A k-LIN instance is a system of m equations over n variables of the form s_{i[1]} + \dots + s_{i[k]} = 0 or 1 modulo 2 (each involving k variables). We consider two distributions on instances in which the variables are chosen independently and uniformly but the right-hand sides are different. In a noisy planted instance, the right-hand side is obtained by evaluating the system on a random planted solution and adding independent noise with some constant bias to each equation; whereas in a random instance, the right-hand side is uniformly random. Alekhnovich (FOCS 2003) conjectured that the two are hard to distinguish when k = 3 and m = O(n).

We give a sample-efficient reduction from solving noisy planted k-LIN instances to distinguishing them from random instances. Suppose that m-equation, n-variable instances of the two types are efficiently distinguishable with advantage \epsilon. We show that O(m \cdot (m/\epsilon)^{2/k})- equation, n-variable noisy planted k-LIN instances are efficiently solvable with probability \exp -\tilde{O}((m/\epsilon)^{6/k}). Our solver has worse success probability but better sample complexity than Applebaum's (SICOMP 2013).

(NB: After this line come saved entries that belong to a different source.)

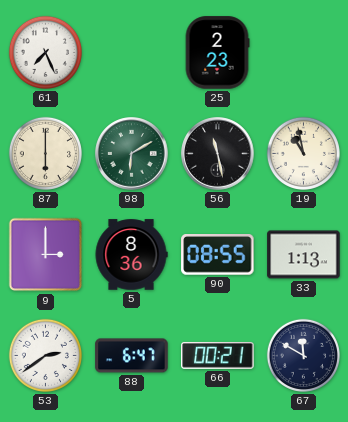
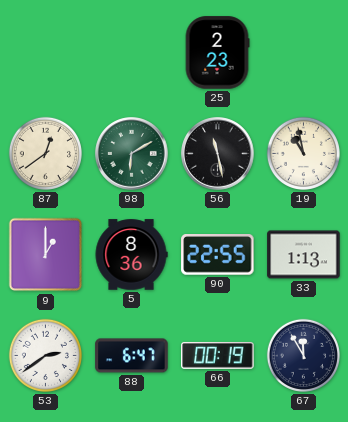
61: 7:26 -> none
87: 6:00 -> 12:39
9: 3:00 -> 1:00
90: 08:55 -> 22:55
66: 00:21 -> 00:19
67: 11:50 -> 11:55
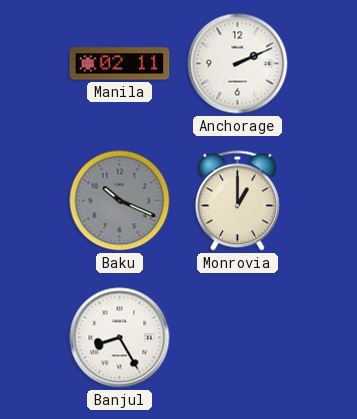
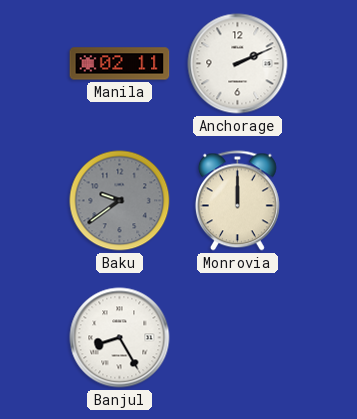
Baku: 10:19 -> 9:39
Monrovia: 1:00 -> 12:00
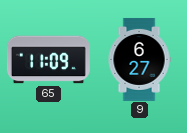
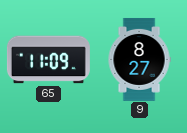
9: 6:27 -> 8:27
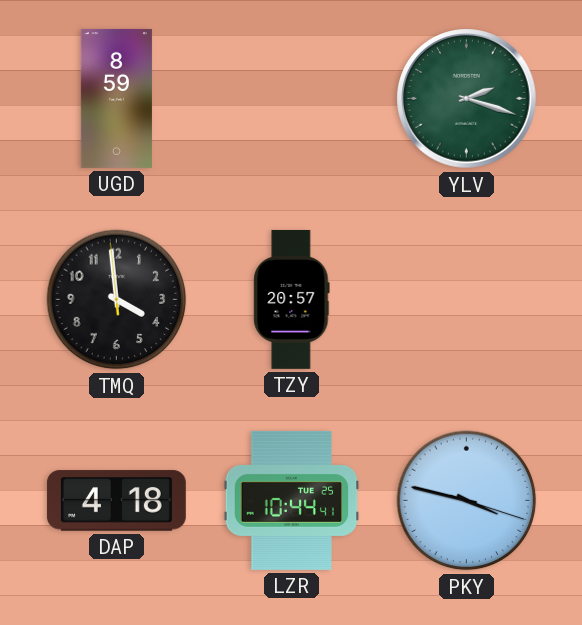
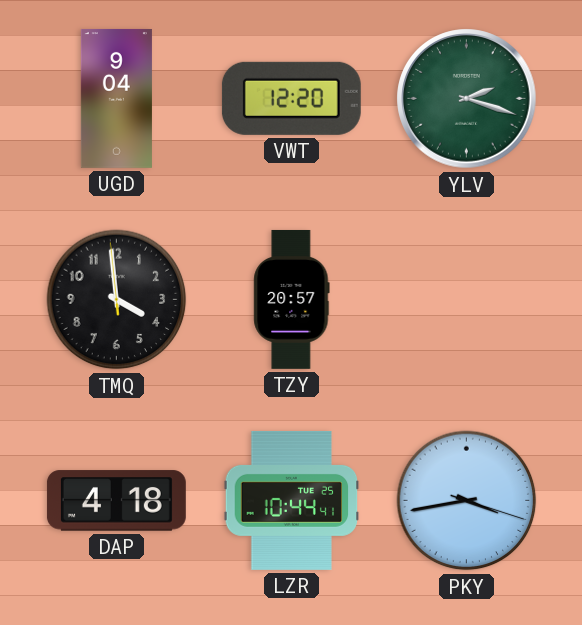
UGD: 8:59 -> 9:04
VWT: none -> 12:20
PKY: 3:47 -> 3:43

The solver is based on a new approximate local list-decoding algorithm for the k-XOR code at large distances. The k-XOR encoding of a function F\colon \Sigma \to \{-1, 1\} is its k-th tensor power F^k(x_1, \dots, x_k) = F(x_1)\cdots F(x_k). Given oracle access to a function G that \mu-correlates with F^k, our algorithm outputs the description of a message that (\mu^{1/k} - \epsilon)-correlates with F with probability \exp -\tilde{O}(k^2\mu^{-2/k}\epsilon^{-2}). Previous decoders have a worse dependence on \mu (Levin, Combinatorica 1987) or do not apply to subconstant \mu^{1/k}. We also prove a new XOR lemma for this parameter regime.

The decoder and its analysis rely on a new structure-versus-randomness dichotomy for Boolean-valued functions over product sets.